E apenas cientistas sabem quem são eles - entrando na idade adulta, é possível que eles passem as mudanças genéticas para seus descendentes

(FOTO: ANDREW SCHWEGLER/ FLICKR/ CREATIVE COMMONS)

Em 1997, estreou o filme "Gattaca", que fala sobre uma sociedade distópica na qual humanos geneticamente modificados para serem perfeitos são comuns - e os nascidos de forma 'natural', sem interferência, seriam marginalizados por terem problemas de saúde. No mesmo ano, nasciam os primeiros bebês humanos geneticamente modificados - e, fazendo as contas, isso significa que, agora, eles estão se formando no ensino médico.

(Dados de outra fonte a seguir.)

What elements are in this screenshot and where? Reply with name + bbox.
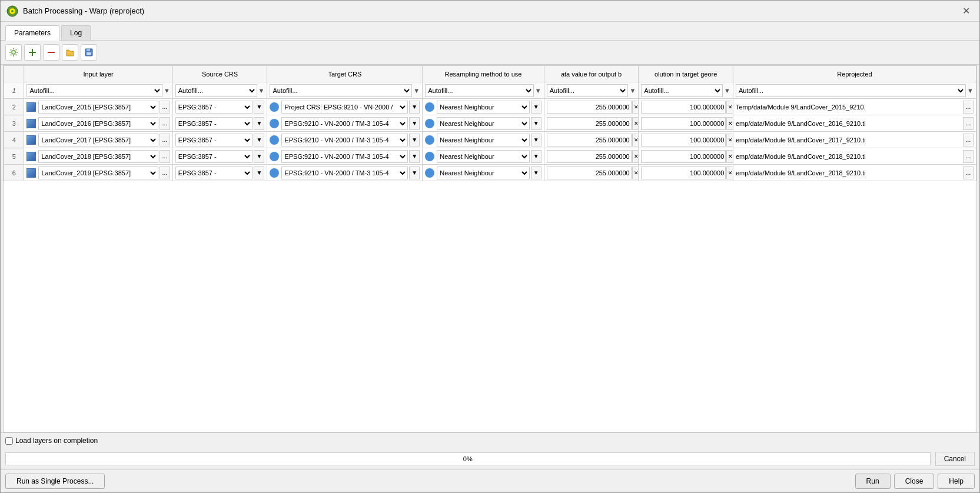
open-button[interactable] xyxy=(62,44,78,61)
reprojected-browse-btn[interactable]: ... xyxy=(963,166,974,179)
tab-log[interactable]: Log xyxy=(61,25,91,40)
table-container[interactable]: Input layer Source CRS Target CRS Resamp… xyxy=(3,65,977,432)
target-crs-select[interactable]: EPSG:9210 - VN-2000 / TM-3 105-4 xyxy=(281,117,408,130)
autofill-target-crs[interactable]: Autofill... ▼ xyxy=(267,82,423,99)
resolution-cell[interactable]: ✕ ▲ ▼ xyxy=(639,99,733,115)
input-layer-cell[interactable]: LandCover_2018 [EPSG:3857] ... xyxy=(24,148,172,165)
resolution-clear-btn[interactable]: ✕ xyxy=(726,134,733,146)
nodata-clear-btn[interactable]: ✕ xyxy=(632,101,639,114)
resolution-input[interactable] xyxy=(641,166,726,179)
resampling-select[interactable]: Nearest Neighbour xyxy=(437,166,530,179)
input-layer-select[interactable]: LandCover_2015 [EPSG:3857] xyxy=(38,101,158,114)
resolution-input[interactable] xyxy=(641,134,726,146)
reprojected-cell[interactable]: emp/data/Module 9/LandCover_2017_9210.ti… xyxy=(733,132,976,148)
run-single-process-button[interactable]: Run as Single Process... xyxy=(5,474,105,489)
input-layer-select[interactable]: LandCover_2019 [EPSG:3857] xyxy=(38,166,158,179)
source-crs-btn[interactable]: ▼ xyxy=(254,134,264,146)
resolution-clear-btn[interactable]: ✕ xyxy=(726,150,733,163)
autofill-resampling-select[interactable]: Autofill... xyxy=(425,84,534,97)
nodata-cell[interactable]: ✕ ▲ ▼ xyxy=(544,115,639,132)
nodata-input[interactable] xyxy=(547,134,632,146)
resolution-clear-btn[interactable]: ✕ xyxy=(726,166,733,179)
resampling-dropdown-btn[interactable]: ▼ xyxy=(531,101,542,114)
target-crs-cell[interactable]: EPSG:9210 - VN-2000 / TM-3 105-4 ▼ xyxy=(267,148,423,165)
nodata-cell[interactable]: ✕ ▲ ▼ xyxy=(544,165,639,181)
reprojected-browse-btn[interactable]: ... xyxy=(963,150,974,163)
save-button[interactable] xyxy=(81,44,97,61)
input-layer-select[interactable]: LandCover_2017 [EPSG:3857] xyxy=(38,134,158,146)
remove-row-button[interactable] xyxy=(43,44,59,61)
target-crs-btn[interactable]: ▼ xyxy=(409,166,420,179)
reprojected-cell[interactable]: emp/data/Module 9/LandCover_2018_9210.ti… xyxy=(733,148,976,165)
autofill-reprojected[interactable]: Autofill... ▼ xyxy=(733,82,976,99)
resolution-cell[interactable]: ✕ ▲ ▼ xyxy=(639,132,733,148)
input-layer-browse[interactable]: ... xyxy=(160,117,170,130)
resolution-input[interactable] xyxy=(641,150,726,163)
target-crs-select[interactable]: Project CRS: EPSG:9210 - VN-2000 / xyxy=(281,101,408,114)
source-crs-select[interactable]: EPSG:3857 - xyxy=(175,117,253,130)
resampling-select[interactable]: Nearest Neighbour xyxy=(437,134,530,146)
input-layer-cell[interactable]: LandCover_2017 [EPSG:3857] ... xyxy=(24,132,172,148)
autofill-input-layer[interactable]: Autofill... ▼ xyxy=(24,82,172,99)
resampling-cell[interactable]: Nearest Neighbour ▼ xyxy=(423,132,544,148)
input-layer-cell[interactable]: LandCover_2015 [EPSG:3857] ... xyxy=(24,99,172,115)
input-layer-browse[interactable]: ... xyxy=(160,134,170,146)
resampling-cell[interactable]: Nearest Neighbour ▼ xyxy=(423,115,544,132)
resampling-cell[interactable]: Nearest Neighbour ▼ xyxy=(423,165,544,181)
autofill-resolution-select[interactable]: Autofill... xyxy=(641,84,723,97)
close-window-button[interactable]: ✕ xyxy=(959,4,974,18)
source-crs-cell[interactable]: EPSG:3857 - ▼ xyxy=(172,165,267,181)
autofill-source-crs[interactable]: Autofill... ▼ xyxy=(172,82,267,99)
nodata-clear-btn[interactable]: ✕ xyxy=(632,117,639,130)
target-crs-select[interactable]: EPSG:9210 - VN-2000 / TM-3 105-4 xyxy=(281,166,408,179)
target-crs-btn[interactable]: ▼ xyxy=(409,101,420,114)
target-crs-btn[interactable]: ▼ xyxy=(409,150,420,163)
resampling-dropdown-btn[interactable]: ▼ xyxy=(531,166,542,179)
autofill-nodata[interactable]: Autofill... ▼ xyxy=(544,82,639,99)
source-crs-select[interactable]: EPSG:3857 - xyxy=(175,166,253,179)
resolution-cell[interactable]: ✕ ▲ ▼ xyxy=(639,165,733,181)
reprojected-cell[interactable]: emp/data/Module 9/LandCover_2016_9210.ti… xyxy=(733,115,976,132)
source-crs-select[interactable]: EPSG:3857 - xyxy=(175,101,253,114)
cancel-button[interactable]: Cancel xyxy=(935,452,975,466)
source-crs-cell[interactable]: EPSG:3857 - ▼ xyxy=(172,132,267,148)
resolution-cell[interactable]: ✕ ▲ ▼ xyxy=(639,148,733,165)
close-button[interactable]: Close xyxy=(894,474,935,489)
autofill-source-select[interactable]: Autofill... xyxy=(175,84,257,97)
resolution-cell[interactable]: ✕ ▲ ▼ xyxy=(639,115,733,132)
tab-parameters[interactable]: Parameters xyxy=(5,25,59,41)
settings-button[interactable] xyxy=(5,44,22,61)
resolution-input[interactable] xyxy=(641,117,726,130)
run-button[interactable]: Run xyxy=(855,474,891,489)
reprojected-cell[interactable]: emp/data/Module 9/LandCover_2018_9210.ti… xyxy=(733,165,976,181)
load-layers-checkbox[interactable] xyxy=(5,437,13,445)
resampling-dropdown-btn[interactable]: ▼ xyxy=(531,134,542,146)
nodata-input[interactable] xyxy=(547,101,632,114)
target-crs-cell[interactable]: Project CRS: EPSG:9210 - VN-2000 / ▼ xyxy=(267,99,423,115)
nodata-cell[interactable]: ✕ ▲ ▼ xyxy=(544,99,639,115)
nodata-input[interactable] xyxy=(547,166,632,179)
reprojected-browse-btn[interactable]: ... xyxy=(963,134,974,146)
input-layer-browse[interactable]: ... xyxy=(160,101,170,114)
resampling-cell[interactable]: Nearest Neighbour ▼ xyxy=(423,148,544,165)
source-crs-cell[interactable]: EPSG:3857 - ▼ xyxy=(172,115,267,132)
source-crs-btn[interactable]: ▼ xyxy=(254,166,264,179)
source-crs-select[interactable]: EPSG:3857 - xyxy=(175,150,253,163)
target-crs-select[interactable]: EPSG:9210 - VN-2000 / TM-3 105-4 xyxy=(281,150,408,163)
input-layer-cell[interactable]: LandCover_2019 [EPSG:3857] ... xyxy=(24,165,172,181)
autofill-reprojected-select[interactable]: Autofill... xyxy=(736,84,966,97)
target-crs-cell[interactable]: EPSG:9210 - VN-2000 / TM-3 105-4 ▼ xyxy=(267,115,423,132)
nodata-clear-btn[interactable]: ✕ xyxy=(632,134,639,146)
target-crs-cell[interactable]: EPSG:9210 - VN-2000 / TM-3 105-4 ▼ xyxy=(267,132,423,148)
target-crs-select[interactable]: EPSG:9210 - VN-2000 / TM-3 105-4 xyxy=(281,134,408,146)
nodata-input[interactable] xyxy=(547,117,632,130)
resampling-dropdown-btn[interactable]: ▼ xyxy=(531,117,542,130)
resampling-select[interactable]: Nearest Neighbour xyxy=(437,101,530,114)
source-crs-btn[interactable]: ▼ xyxy=(254,117,264,130)
resampling-select[interactable]: Nearest Neighbour xyxy=(437,117,530,130)
reprojected-browse-btn[interactable]: ... xyxy=(963,117,974,130)
reprojected-cell[interactable]: Temp/data/Module 9/LandCover_2015_9210. … xyxy=(733,99,976,115)
source-crs-btn[interactable]: ▼ xyxy=(254,101,264,114)
add-row-button[interactable] xyxy=(24,44,41,61)
input-layer-browse[interactable]: ... xyxy=(160,150,170,163)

O relato da primeira transferência de material genético para o DNA de um feto foi publicado em 1997, nos EUA: na época, cientistas injetaram o material genético de uma terceira pessoa em 30 embriões, concebidos através do DNA mitocondrial de duas mães. Ou seja, tecnicamente, os bebês teriam três pais. A ideia não era criar um tipo de "super humano" no entanto - era apenas prevenir que os bebês desenvolvessem doenças genéticas graves às quais os seus pais eram predispostos.

Não se sabe se os 30 bebês se tornaram pessoas saudáveis, porém o Instituto de Ciência e Medicina Reprodutiva (IRMS) de St. Barnabas, começou a acompanhar 17 destes adolescentes desde o início do ano.

A identidade dos jovens, obviamente, não foi divulgada por questões éticas e experimentos do tipo foram proibidos nos EUA desde 2002. No entanto, isso quer dizer que, a partir do momento em que atingem sua idade adulta e podem reproduzir, as suas modificações genéticas podem passar para seus descendentes - e acompanhar as famílias resultantes ficará cada vez mais difícil.